A simple Findable Essential Index can be created by summing the % of records that contain each recommended element. In this case, there are fifteen elements, so the index has a range of zero to fifteen. The index for the average shown in Figure 2 is 7.57 or 50%. Many of the recommended or optional elements are currently rare (< 20%) in the DataCite metadata collection.
At the time of the analysis, 138 DataCite Members provided and managed DOIs for over 1400 repositories. Figure 4 shows the minimum, maximum, and average of the Findable Essential Indices for each Member. The Members are sorted by the number of repositories (shown below the data) and average index (shown by circles). The overall average index from Figure 3 is shown as a dashed line. Most Members include only one repository and they show up as single dots in this Figure. For those with more than one repository the range of the indices are shown by vertical lines.

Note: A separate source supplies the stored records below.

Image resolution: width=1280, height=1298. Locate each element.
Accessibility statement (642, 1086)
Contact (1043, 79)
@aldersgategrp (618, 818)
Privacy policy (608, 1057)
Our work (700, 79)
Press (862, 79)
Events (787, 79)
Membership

There is significant variance of the proposed index within and between the data center collections. This is to be expected because DataCite metadata serves different purposes for different data centers. In the minimum case, the sole purpose is to register a DOI and the minimum metadata suffices. In other cases, more DataCite metadata might be provided because it exists in a native dialect and can be created as part of an automatic DataCite metadata generation process. It is clearly too early to understand and elucidate explanations for specific cases. That interesting and important task remains for future work.
Conclusions
Clear and specific community recommendations for FAIR metadata in multiple dialects are rare and necessary for measuring progress towards evaluating and improving metadata in many repositories. MetaDIG is initiating development of such a recommendation and soliciting community input in a repository of proposed metadata checks. We propose an initial set of concepts and an evaluation of the DataCite metadata collection for essential metadata elements that support Findability. We also examined the occurrence data for these elements in a sample of the DataCite metadata. That analysis shows that there is considerable variation in completeness of DataCite collections with respect to the recommended content.
Our final goal is a recommendation that includes content in four categories. The first, Findable Essential, was described here. Others include Findable – Supporting and Accessible-Interoperable-Reusable Essential and Supporting. These other categories will be described in future blogs.